SENEGAL-FRANCE-POLITIQUE
Dakar, 9 avr. (APS) – Le géopolitologue français Pascal Boniface a livré jeudi à Dakar une critique acerbe des interventions militaires occidentales menées sous couvert de promotion démocratique, estimant que la démocratie ”n’est ni un produit d’exportation ni d’importation”.
‘’La démocratie est un processus strictement national qui ne peut être ni importé, ni exporté. Chaque nation possédant son propre +ADN+ et ses racines profondes. Toute tentative extérieure de dicter une conduite politique n’est qu’un retour au concept de mission civilisatrice’’, a soutenu M. Boniface.
Il s’exprimait à Dakar lors d’une conférence en présence du Premier ministre sénégalais Ousmane Sonko. La rencontre est axée sur le thème : ”Autonomie, patriotisme et monde multipolaire : l’Afrique à la conquête de la souveraineté”.
”Le fait de prôner la démocratie par la force est un leurre.
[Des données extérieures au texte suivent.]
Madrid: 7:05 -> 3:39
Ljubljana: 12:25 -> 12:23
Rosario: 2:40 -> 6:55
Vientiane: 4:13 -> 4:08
C’est un piège qui vient déguiser les intentions profondes qui sont en fait un pouvoir de domination et un pouvoir d’asservissement des autres nations contre lesquelles il faut lutter”, a martelé Pascal Boniface.
S’appuyant sur les ”échecs flagrants” du début du siècle, M. Boniface a rappelé les ”conséquences désastreuses” des guerres en Afghanistan (2001-2021) avec 2 000 milliards de dollars dépensés pour voir les talibans revenir au pouvoir, les “libérateurs” ayant été perçus comme des “occupants”.
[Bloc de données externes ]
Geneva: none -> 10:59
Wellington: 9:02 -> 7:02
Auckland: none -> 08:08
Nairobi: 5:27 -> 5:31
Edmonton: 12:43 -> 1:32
Le fondateur et directeur de l’Institut de relations internationales et stratégiques (IRIS) est revenu aussi sur la guerre “parfaitement illégale” lancée par les Etats-Unis d’Amérique en Irak en 2003. ”Cette guerre a favorisé le terrorisme et fracturé les relations entre l’Islam et l’Occident”, a-t-il analysé.
Au cours de cette conférence organisée au Musée des civilisations noires à Dakar, le chercheur français a beaucoup évoqué le cas Donald Trump, décrivant la politique du “Make America Great Again” prônée par le chef d’Etat américain comme ”l’aveu d’une perte de puissance”.
”M. Trump a tenté d’imposer ses vues par la contrainte économique ou militaire, notamment contre l’Iran”, a-t-il soutenu.
Toutefois, pour le géopolitologue, ces démonstrations de force sont des “échecs patents”; estimant que s’appuyer uniquement sur un “gros bâton sans agenda politique ne mène qu’à l’impasse”.
A l’en croire, le respect de la souveraineté est l’unique rempart contre la guerre. ‘’Et si chacun est effectivement souverain, il peut s’autodéterminer, et il peut trouver des solutions sur une base égalitaire, pas sur des bases où on impose une solution à un pays parce qu’on pense qu’il est plus faible’’, a ajouté Pascal Boniface.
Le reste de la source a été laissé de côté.